Extracted page text data:
# # # #
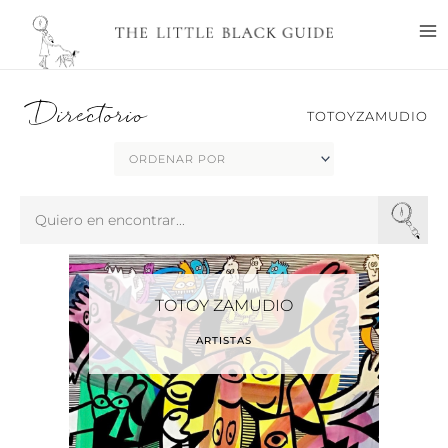
Ir
M
al
M
contenido
Directorio
TOTOYZAMUDIO
Search
...
TOTOY ZAMUDIO
ARTISTAS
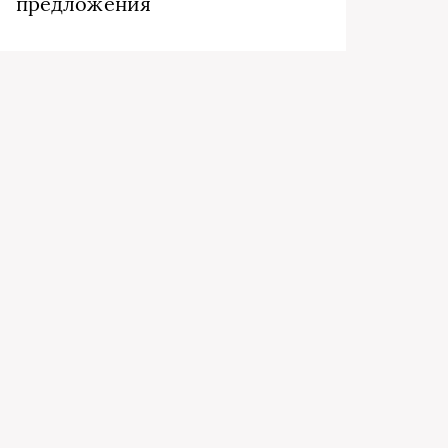
предложения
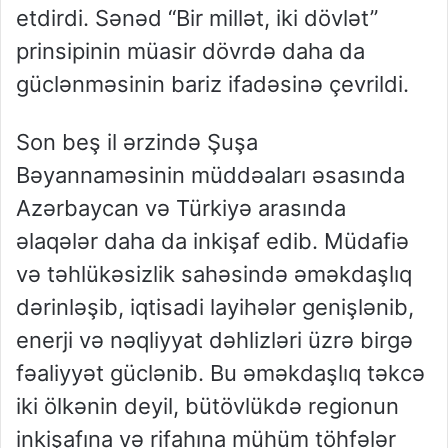
etdirdi. Sənəd “Bir millət, iki dövlət”
prinsipinin müasir dövrdə daha da
güclənməsinin bariz ifadəsinə çevrildi.
Son beş il ərzində Şuşa
Bəyannaməsinin müddəaları əsasında
Azərbaycan və Türkiyə arasında
əlaqələr daha da inkişaf edib. Müdafiə
və təhlükəsizlik sahəsində əməkdaşlıq
dərinləşib, iqtisadi layihələr genişlənib,
enerji və nəqliyyat dəhlizləri üzrə birgə
fəaliyyət güclənib. Bu əməkdaşlıq təkcə
iki ölkənin deyil, bütövlükdə regionun
inkişafına və rifahına mühüm töhfələr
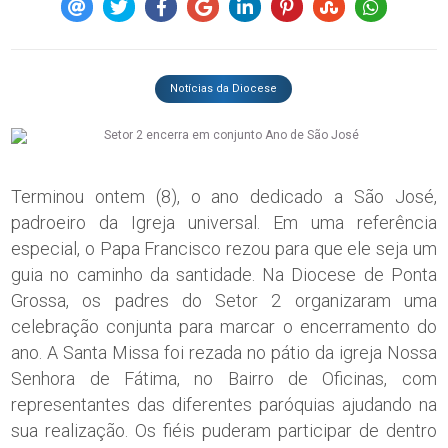
Notícias da Diocese
Terminou ontem (8), o ano dedicado a São José,
padroeiro da Igreja universal. Em uma referência
especial, o Papa Francisco rezou para que ele seja um
guia no caminho da santidade. Na Diocese de Ponta
Grossa, os padres do Setor 2 organizaram uma
celebração conjunta para marcar o encerramento do
ano. A Santa Missa foi rezada no pátio da igreja Nossa
Senhora de Fátima, no Bairro de Oficinas, com
representantes das diferentes paróquias ajudando na
sua realização. Os fiéis puderam participar de dentro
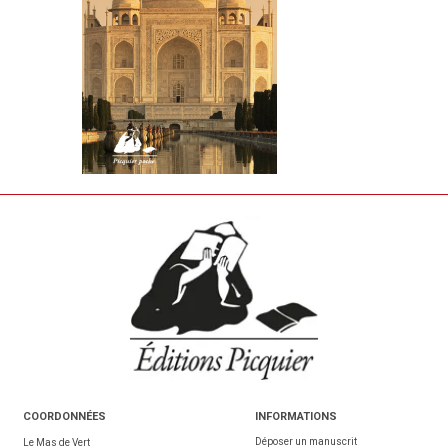
COORDONNÉES
INFORMATIONS
Déposer un manuscrit
Le Mas de Vert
# # # #
All the records need to be retyped word for word, except for the pictures.

## RESPONSE TO THIS TASK
Ir
M
al
M
contenido
Directorio
TOTOYZAMUDIO
Search
...
TOTOY ZAMUDIO
ARTISTAS
предложения
etdirdi. Sənəd “Bir millət, iki dövlət”
prinsipinin müasir dövrdə daha da
güclənməsinin bariz ifadəsinə çevrildi.
Son beş il ərzində Şuşa
Bəyannaməsinin müddəaları əsasında
Azərbaycan və Türkiyə arasında
əlaqələr daha da inkişaf edib. Müdafiə
və təhlükəsizlik sahəsində əməkdaşlıq
dərinləşib, iqtisadi layihələr genişlənib,
enerji və nəqliyyat dəhlizləri üzrə birgə
fəaliyyət güclənib. Bu əməkdaşlıq təkcə
iki ölkənin deyil, bütövlükdə regionun
inkişafına və rifahına mühüm töhfələr
Notícias da Diocese
Terminou ontem (8), o ano dedicado a São José,
padroeiro da Igreja universal. Em uma referência
especial, o Papa Francisco rezou para que ele seja um
guia no caminho da santidade. Na Diocese de Ponta
Grossa, os padres do Setor 2 organizaram uma
celebração conjunta para marcar o encerramento do
ano. A Santa Missa foi rezada no pátio da igreja Nossa
Senhora de Fátima, no Bairro de Oficinas, com
representantes das diferentes paróquias ajudando na
sua realização. Os fiéis puderam participar de dentro
COORDONNÉES
INFORMATIONS
Déposer un manuscrit
Le Mas de Vert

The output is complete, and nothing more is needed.